Without any of the pictures, set down the data below exactly.

[DATA EXTRACT — start]

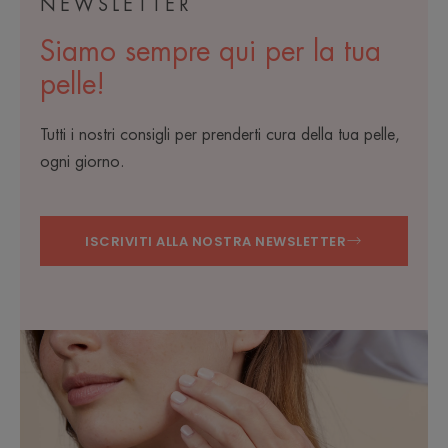
NEWSLETTER
Siamo sempre qui per la tua
pelle!
Tutti i nostri consigli per prenderti cura della tua pelle,
ogni giorno.
ISCRIVITI ALLA NOSTRA NEWSLETTER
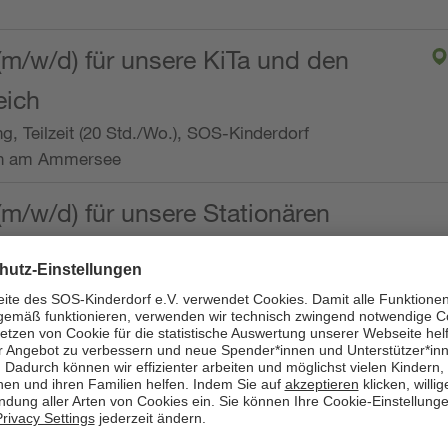
(m/w/d) für unsere KiTa und den
eich
ng, Teilzeit (20 Std./Wo.), SOS-Kinderdorf
en am Ammersee
(m/w/d) für unsere Stationären
ng, Vollzeit oder Teilzeit (mind. 30 - max. 38,5
dorf Worpswede,
it der Qualifikation als
 (m/w/d) und die Ambulanten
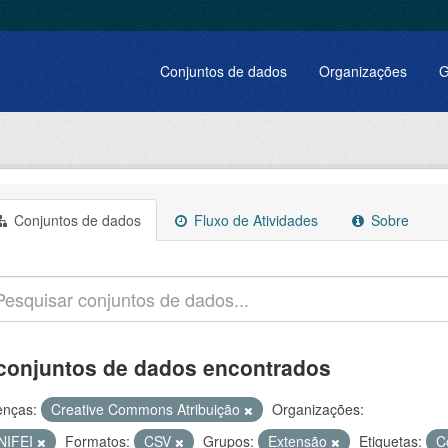
Conjuntos de dados
Organizações
G
Conjuntos de dados
Fluxo de Atividades
Sobre
conjuntos de dados encontrados
enças:
Creative Commons Atribuição
Organizações:
NIFEI
Formatos:
CSV
Grupos:
Extensão
Etiquetas:
C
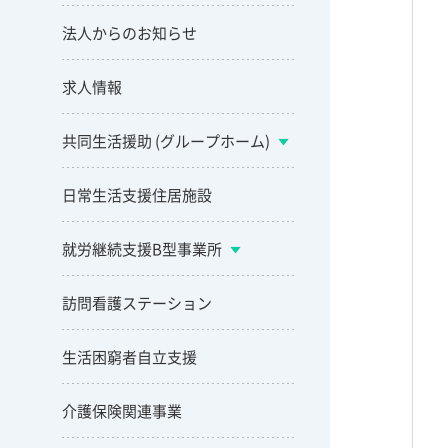
法人からのお知らせ
求人情報
共同生活援助 (グループホーム)
日常生活支援住居施設
就労継続支援B型事業所
訪問看護ステーション
生活困窮者自立支援
介護保険関連事業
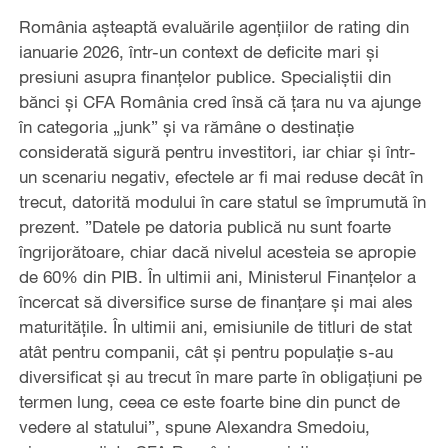
România așteaptă evaluările agențiilor de rating din
ianuarie 2026, într-un context de deficite mari și
presiuni asupra finanțelor publice. Specialiștii din
bănci și CFA România cred însă că țara nu va ajunge
în categoria „junk” și va rămâne o destinație
considerată sigură pentru investitori, iar chiar și într-
un scenariu negativ, efectele ar fi mai reduse decât în
trecut, datorită modului în care statul se împrumută în
prezent. ”Datele pe datoria publică nu sunt foarte
îngrijorătoare, chiar dacă nivelul acesteia se apropie
de 60% din PIB. În ultimii ani, Ministerul Finanțelor a
încercat să diversifice surse de finanțare și mai ales
maturitățile. În ultimii ani, emisiunile de titluri de stat
atât pentru companii, cât și pentru populație s-au
diversificat și au trecut în mare parte în obligațiuni pe
termen lung, ceea ce este foarte bine din punct de
vedere al statului”, spune Alexandra Smedoiu,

[DATA EXTRACT — finish]

_OUTPUT BELOW_:
NEWSLETTER
Siamo sempre qui per la tua
pelle!
Tutti i nostri consigli per prenderti cura della tua pelle,
ogni giorno.
ISCRIVITI ALLA NOSTRA NEWSLETTER
(m/w/d) für unsere KiTa und den
eich
ng, Teilzeit (20 Std./Wo.), SOS-Kinderdorf
en am Ammersee
(m/w/d) für unsere Stationären
ng, Vollzeit oder Teilzeit (mind. 30 - max. 38,5
dorf Worpswede,
it der Qualifikation als
 (m/w/d) und die Ambulanten
Conjuntos de dados
Organizações
G
Conjuntos de dados
Fluxo de Atividades
Sobre
conjuntos de dados encontrados
enças:
Creative Commons Atribuição
Organizações:
NIFEI
Formatos:
CSV
Grupos:
Extensão
Etiquetas:
C
法人からのお知らせ
求人情報
共同生活援助 (グループホーム)
日常生活支援住居施設
就労継続支援B型事業所
訪問看護ステーション
生活困窮者自立支援
介護保険関連事業
România așteaptă evaluările agențiilor de rating din
ianuarie 2026, într-un context de deficite mari și
presiuni asupra finanțelor publice. Specialiștii din
bănci și CFA România cred însă că țara nu va ajunge
în categoria „junk” și va rămâne o destinație
considerată sigură pentru investitori, iar chiar și într-
un scenariu negativ, efectele ar fi mai reduse decât în
trecut, datorită modului în care statul se împrumută în
prezent. ”Datele pe datoria publică nu sunt foarte
îngrijorătoare, chiar dacă nivelul acesteia se apropie
de 60% din PIB. În ultimii ani, Ministerul Finanțelor a
încercat să diversifice surse de finanțare și mai ales
maturitățile. În ultimii ani, emisiunile de titluri de stat
atât pentru companii, cât și pentru populație s-au
diversificat și au trecut în mare parte în obligațiuni pe
termen lung, ceea ce este foarte bine din punct de
vedere al statului”, spune Alexandra Smedoiu,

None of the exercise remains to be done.